INSTRUCTIONS FOR THE TASK:
Every record below must come back exactly as written, with the images dropped.

AVAILABLE RECORDS:

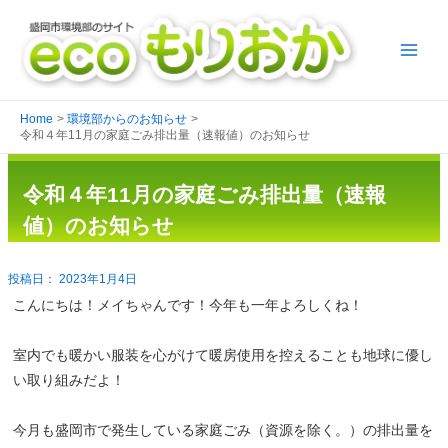
Home
環境部からのお知らせ
令和４年11月の家庭ごみ排出量（速報値）のお知らせ
令和４年11月の家庭ごみ排出量（速報
値）のお知らせ
2023年1月4日
こんにちは！メイちゃんです！今年も一年よろしくね！
室内でも暖かい服装を心がけて暖房使用を控えることも地球に優し
い取り組みだよ！
今月も盛岡市で発生している家庭ごみ（資源を除く。）の排出量を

RESPONSE TO THIS EXERCISE:
Home
環境部からのお知らせ
令和４年11月の家庭ごみ排出量（速報値）のお知らせ
令和４年11月の家庭ごみ排出量（速報
値）のお知らせ
2023年1月4日
こんにちは！メイちゃんです！今年も一年よろしくね！
室内でも暖かい服装を心がけて暖房使用を控えることも地球に優し
い取り組みだよ！
今月も盛岡市で発生している家庭ごみ（資源を除く。）の排出量を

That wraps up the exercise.